The reality is that the opposite of this is true. In my experience, many Christians, especially those who ascribe to “nouthetic” or “biblical” counseling, take Francine’s point of view: trauma can result in bitterness, and that bitterness can poison a victim’s entire way of thinking … but they couldn’t be more wrong. In reality, victims are usually more capable of spotting abuse than people who haven’t been traumatized. Couple this over-writing of how victimhood is typically experienced with the fact that this section is called “Defiant” and she starts these chapters with quotations like “I am dying of thirst by the side of a fountain,” it’s clear that the reader is supposed to see Angel as stubborn, bitter, and inherently untrustworthy as a narrator.

What makes it worse is that Michael is doing things that are abusive.

“By the way. My name isn’t Mara. It’s Angel. …”
“The name Mara comes from the Bible,” he said, “It’s in the book of Ruth.”
“And being a Bible-reading man, you figure Angel is too good a name for me.”
“Good’s got nothing to do with it. Angel isn’t your real name.”
“Angel is who I am.”
His face hardened. “Angel was a prostitute in Pair-a-Dice, and she doesn’t exist anymore.” (105)

One of the first things an abuser has to do is erase their victim’s innate sense of personhood and their right to their own sense of self. They intentionally strip their victim of their own identity, and replace it with what they want their victim to be.

Then this happens:

“Look,” she said tightly, “I want to start getting up and about on my own. With something on.”
“I’ll provide what you need when you need it.”
“I need it now.” (113)

He does give her clothes to wear in this scene, but it’s brutally clear that he did it because he decided she needed them, not because she said she needed them. Another thing abusers have to do is make sure their victims are dependent on them.
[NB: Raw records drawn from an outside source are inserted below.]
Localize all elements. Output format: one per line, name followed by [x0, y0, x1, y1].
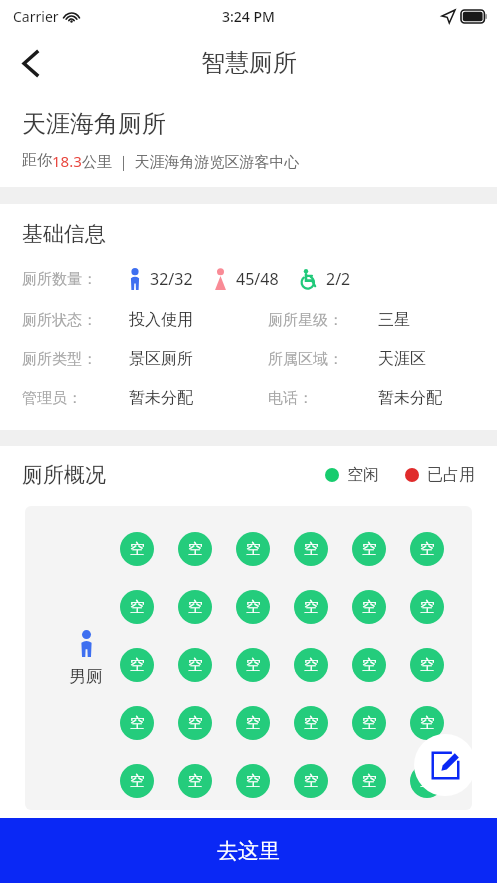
staticText: 空 [130, 714, 145, 733]
staticText: 景区厕所 [129, 349, 193, 369]
staticText: 空 [130, 656, 145, 675]
button[interactable]: 空 [410, 648, 444, 682]
button[interactable]: 空 [178, 648, 212, 682]
button[interactable]: 空 [178, 532, 212, 566]
staticText: 3:24 PM [222, 7, 275, 26]
staticText: 空闲 [347, 465, 379, 485]
button[interactable]: 空 [178, 590, 212, 624]
button[interactable]: Back [8, 41, 52, 85]
staticText: 厕所概况 [22, 462, 106, 488]
button[interactable]: 空 [294, 590, 328, 624]
staticText: 电话： [268, 389, 313, 408]
staticText: 空 [246, 656, 261, 675]
staticText: 空 [304, 598, 319, 617]
staticText: 厕所状态： [22, 311, 97, 330]
staticText: 空 [130, 598, 145, 617]
button[interactable]: 空 [236, 648, 270, 682]
staticText: 空 [420, 772, 435, 791]
staticText: Carrier [13, 7, 59, 26]
staticText: 三星 [378, 310, 410, 330]
staticText: 32/32 [150, 268, 193, 290]
staticText: 空 [304, 540, 319, 559]
staticText: 空 [362, 714, 377, 733]
staticText: 空 [420, 540, 435, 559]
staticText: 公里 ｜ 天涯海角游览区游客中心 [82, 151, 300, 171]
staticText: 空 [420, 656, 435, 675]
staticText: 空 [188, 714, 203, 733]
button[interactable]: 空 [410, 706, 444, 740]
staticText: 空 [362, 540, 377, 559]
staticText: 已占用 [427, 465, 475, 485]
staticText: 男厕 [69, 666, 103, 687]
button[interactable]: 空 [410, 532, 444, 566]
button[interactable]: 空 [294, 764, 328, 798]
button[interactable]: 空 [410, 590, 444, 624]
staticText: 空 [304, 772, 319, 791]
staticText: 45/48 [236, 268, 279, 290]
staticText: 空 [420, 714, 435, 733]
staticText: 空 [362, 656, 377, 675]
staticText: 空 [246, 540, 261, 559]
button[interactable]: 空 [178, 764, 212, 798]
button[interactable]: 空 [120, 532, 154, 566]
staticText: 空 [304, 656, 319, 675]
staticText: 18.3 [52, 151, 82, 171]
staticText: 空 [362, 772, 377, 791]
button[interactable]: Edit [414, 734, 476, 796]
staticText: 所属区域： [268, 350, 343, 369]
button[interactable]: 空 [410, 764, 444, 798]
staticText: 暂未分配 [378, 388, 442, 408]
staticText: 管理员： [22, 389, 82, 408]
button[interactable]: 空 [120, 590, 154, 624]
staticText: 空 [246, 714, 261, 733]
button[interactable]: 空 [178, 706, 212, 740]
button[interactable]: 空 [352, 706, 386, 740]
button[interactable]: 空 [120, 706, 154, 740]
staticText: 空 [420, 598, 435, 617]
staticText: 空 [130, 772, 145, 791]
staticText: 空 [246, 772, 261, 791]
button[interactable]: 空 [352, 532, 386, 566]
button[interactable]: 空 [120, 648, 154, 682]
staticText: 基础信息 [22, 221, 106, 247]
staticText: 暂未分配 [129, 388, 193, 408]
button[interactable]: 空 [236, 590, 270, 624]
staticText: 空 [188, 656, 203, 675]
button[interactable]: 空 [120, 764, 154, 798]
button[interactable]: 空 [236, 532, 270, 566]
button[interactable]: 空 [352, 648, 386, 682]
staticText: 去这里 [217, 838, 280, 864]
staticText: 空 [188, 772, 203, 791]
button[interactable]: 空 [236, 764, 270, 798]
staticText: 厕所数量： [22, 270, 97, 289]
staticText: 空 [362, 598, 377, 617]
button[interactable]: 去这里 [0, 818, 497, 883]
staticText: 空 [188, 540, 203, 559]
staticText: 厕所类型： [22, 350, 97, 369]
staticText: 空 [188, 598, 203, 617]
button[interactable]: 空 [294, 648, 328, 682]
staticText: 距你 [22, 151, 52, 170]
staticText: 智慧厕所 [201, 48, 297, 78]
staticText: 天涯海角厕所 [22, 109, 166, 139]
staticText: 投入使用 [129, 310, 193, 330]
staticText: 空 [246, 598, 261, 617]
staticText: 厕所星级： [268, 311, 343, 330]
staticText: 空 [130, 540, 145, 559]
staticText: 空 [304, 714, 319, 733]
button[interactable]: 空 [294, 706, 328, 740]
staticText: 天涯区 [378, 349, 426, 369]
staticText: 2/2 [326, 268, 351, 290]
button[interactable]: 空 [294, 532, 328, 566]
button[interactable]: 空 [352, 764, 386, 798]
button[interactable]: 空 [352, 590, 386, 624]
button[interactable]: 空 [236, 706, 270, 740]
Sometimes this takes the form of financial abuse, sometimes they make their victims feel that they’re incapable and incompetent, but it’s all about making sure they can’t leave you. This particular scene is troubling because it’s one of the ones that connects Michael’s character to God’s: a common Christian concept is that God provides us exactly what we need when They decide we need it, and not a second earlier.

Oh, and then this:

Michael studied her with patience. She was small and weak but possesed and iron will. It shone from her defiant blue eyes and the rigid way she was holding herself. She thought she had enough to overcome him. She was wrong. He was doing God’s will, and he had plans of his own, plans that kept growing, but he had said all he was going to say for a while. Let her think on it.

“You’re right,” he said. “I don’t own you, but you’re not running away from this.”
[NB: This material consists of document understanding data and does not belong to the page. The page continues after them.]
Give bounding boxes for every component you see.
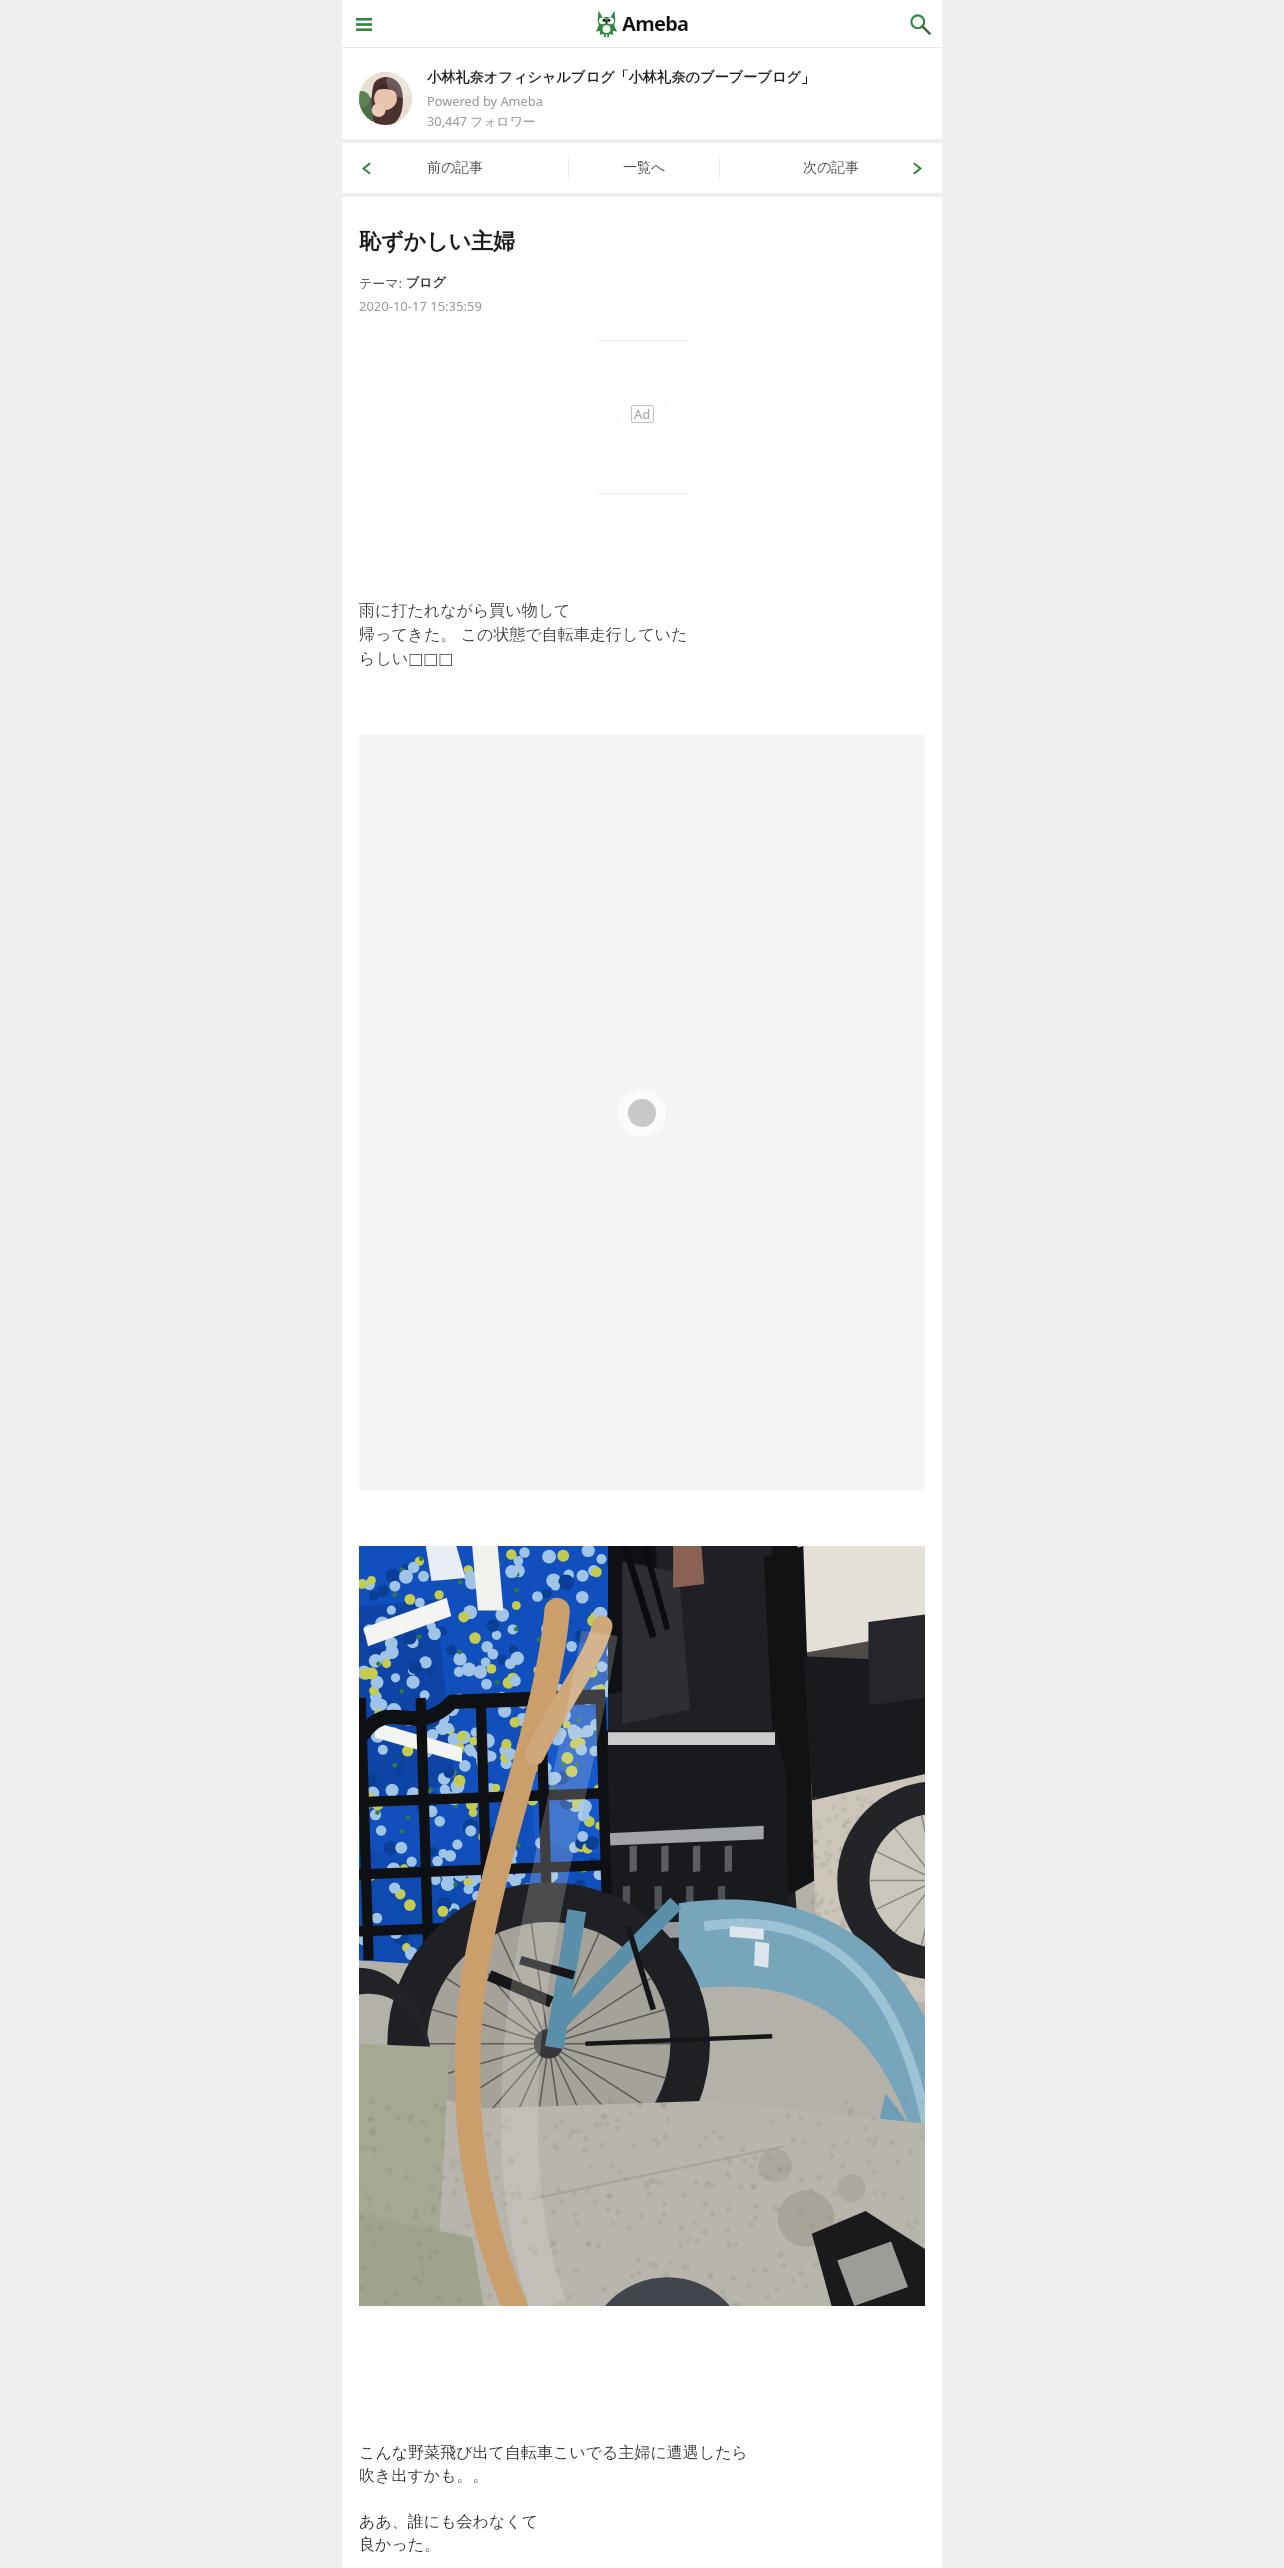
button[interactable]: Search <box>901 5 939 43</box>
button[interactable]: Photo of a bicycle in the rain <box>359 1546 925 2306</box>
button[interactable]: 前の記事 <box>342 143 568 193</box>
staticText: Ameba <box>622 10 689 37</box>
staticText: 雨に打たれながら買い物して 帰ってきた。 この状態で自転車走行していた らしい□… <box>359 601 688 669</box>
staticText: 次の記事 <box>803 159 860 177</box>
button[interactable]: Menu <box>345 5 383 43</box>
staticText: 恥ずかしい主婦 <box>359 228 516 256</box>
staticText: Ad <box>634 405 651 423</box>
staticText: 2020-10-17 15:35:59 <box>359 297 482 315</box>
staticText: 小林礼奈オフィシャルブログ「小林礼奈のブーブーブログ」 <box>427 68 816 86</box>
button[interactable]: 一覧へ <box>569 143 719 193</box>
button[interactable]: 小林礼奈オフィシャルブログ「小林礼奈のブーブーブログ」 <box>342 48 942 139</box>
staticText: Powered by Ameba <box>427 92 543 109</box>
button[interactable]: Advertisement <box>616 388 668 440</box>
staticText: こんな野菜飛び出て自転車こいでる主婦に遭遇したら 吹き出すかも。。 ああ、誰にも… <box>359 2443 748 2555</box>
staticText: ブログ <box>406 274 446 290</box>
button[interactable]: 次の記事 <box>720 143 942 193</box>
button[interactable]: Ameba home <box>596 10 689 37</box>
staticText: テーマ: <box>359 274 406 292</box>
staticText: 前の記事 <box>427 159 484 177</box>
button[interactable]: テーマ: <box>359 274 446 292</box>
staticText: 一覧へ <box>623 159 666 177</box>
staticText: 30,447 フォロワー <box>427 112 536 129</box>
He’s saying he doesn’t own her, but he does feel entitled to her. He explains his “plans” in a bit– additions to the house, watching their children grow up– but at this moment there’s something missing from his statement: she’s not running away because he won’t let her. If you’ve read Redeeming Love before, you know that the implied threat there is ultimately carried out.
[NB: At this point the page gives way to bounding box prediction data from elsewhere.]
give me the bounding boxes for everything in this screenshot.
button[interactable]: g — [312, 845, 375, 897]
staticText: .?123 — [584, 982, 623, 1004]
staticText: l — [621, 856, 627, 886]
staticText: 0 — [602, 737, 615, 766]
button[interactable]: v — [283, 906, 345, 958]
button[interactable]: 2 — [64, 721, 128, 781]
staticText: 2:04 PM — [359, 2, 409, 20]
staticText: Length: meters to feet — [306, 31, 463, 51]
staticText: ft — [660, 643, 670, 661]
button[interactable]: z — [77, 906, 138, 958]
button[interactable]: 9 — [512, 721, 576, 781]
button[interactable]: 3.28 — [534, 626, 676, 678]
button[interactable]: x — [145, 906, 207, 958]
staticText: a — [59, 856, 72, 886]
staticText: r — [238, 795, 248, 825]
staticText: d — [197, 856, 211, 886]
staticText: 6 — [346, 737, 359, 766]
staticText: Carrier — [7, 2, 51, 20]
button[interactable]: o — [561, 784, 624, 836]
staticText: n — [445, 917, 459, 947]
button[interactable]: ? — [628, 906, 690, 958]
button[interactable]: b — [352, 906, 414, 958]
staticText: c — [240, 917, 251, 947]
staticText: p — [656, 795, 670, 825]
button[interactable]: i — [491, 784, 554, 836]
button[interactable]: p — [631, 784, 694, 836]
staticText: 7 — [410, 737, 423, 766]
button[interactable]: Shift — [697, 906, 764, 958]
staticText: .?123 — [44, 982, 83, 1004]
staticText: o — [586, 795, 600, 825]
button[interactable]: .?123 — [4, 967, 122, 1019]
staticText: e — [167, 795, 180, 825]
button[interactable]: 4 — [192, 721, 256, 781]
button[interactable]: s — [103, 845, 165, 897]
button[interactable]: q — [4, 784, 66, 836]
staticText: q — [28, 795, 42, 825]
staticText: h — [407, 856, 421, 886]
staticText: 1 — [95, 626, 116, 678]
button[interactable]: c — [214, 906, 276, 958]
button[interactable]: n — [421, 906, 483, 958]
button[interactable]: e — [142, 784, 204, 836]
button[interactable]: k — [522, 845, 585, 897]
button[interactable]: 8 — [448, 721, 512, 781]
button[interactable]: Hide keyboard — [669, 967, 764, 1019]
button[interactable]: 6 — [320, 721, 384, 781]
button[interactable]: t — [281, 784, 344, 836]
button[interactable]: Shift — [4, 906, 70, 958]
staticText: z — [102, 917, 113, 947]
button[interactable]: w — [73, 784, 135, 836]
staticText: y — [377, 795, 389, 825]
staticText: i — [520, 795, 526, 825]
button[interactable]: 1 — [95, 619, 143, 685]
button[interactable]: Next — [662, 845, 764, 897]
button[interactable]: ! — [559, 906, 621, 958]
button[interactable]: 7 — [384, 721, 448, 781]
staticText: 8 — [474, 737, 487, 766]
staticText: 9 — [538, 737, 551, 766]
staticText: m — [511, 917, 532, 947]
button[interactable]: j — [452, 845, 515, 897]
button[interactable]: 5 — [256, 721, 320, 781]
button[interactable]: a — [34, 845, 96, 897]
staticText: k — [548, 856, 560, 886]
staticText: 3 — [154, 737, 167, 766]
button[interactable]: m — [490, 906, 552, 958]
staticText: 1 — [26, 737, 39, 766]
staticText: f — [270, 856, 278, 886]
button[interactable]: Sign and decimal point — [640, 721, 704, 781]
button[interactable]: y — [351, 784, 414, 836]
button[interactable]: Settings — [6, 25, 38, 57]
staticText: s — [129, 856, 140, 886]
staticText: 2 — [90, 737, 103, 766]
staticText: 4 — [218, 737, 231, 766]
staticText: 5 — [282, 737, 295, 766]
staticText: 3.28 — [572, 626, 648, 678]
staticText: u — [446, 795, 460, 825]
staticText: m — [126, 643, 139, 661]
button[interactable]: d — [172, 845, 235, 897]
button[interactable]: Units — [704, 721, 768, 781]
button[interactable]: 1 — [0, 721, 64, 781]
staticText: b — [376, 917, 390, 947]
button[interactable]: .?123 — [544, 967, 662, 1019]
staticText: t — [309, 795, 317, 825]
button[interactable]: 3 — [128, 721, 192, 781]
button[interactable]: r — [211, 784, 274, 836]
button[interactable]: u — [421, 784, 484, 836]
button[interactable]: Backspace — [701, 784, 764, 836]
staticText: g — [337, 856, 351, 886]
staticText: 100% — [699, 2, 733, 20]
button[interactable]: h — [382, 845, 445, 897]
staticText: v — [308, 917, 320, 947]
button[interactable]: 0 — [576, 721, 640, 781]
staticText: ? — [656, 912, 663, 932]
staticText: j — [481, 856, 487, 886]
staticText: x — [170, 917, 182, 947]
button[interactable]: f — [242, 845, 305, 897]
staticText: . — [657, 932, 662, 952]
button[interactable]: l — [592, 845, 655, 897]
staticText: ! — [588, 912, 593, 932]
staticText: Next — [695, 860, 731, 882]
This is what makes me say that Michael is an abuser: his overwhelming sense of entitlement. That is the single biggest problem that all abusers share. Universally, abusers feel entitled to their victim. They believe that they have the absolute right to marry a woman who’s been beaten into delirium and rename her and threaten her and tell her she’s going to have his kids while she is vocally objecting the entire time. Can you even picture a man who you barely know sitting across from you on a coffee date telling you that you’re going to marry him and have his children and oh, by the way, you keep saying you want to leave but I’m not going to let you?

The fact that Francine and a vast majority of the people who read Redeeming Love think that Michael is an excellent stand-in for God is detestable and horrifying.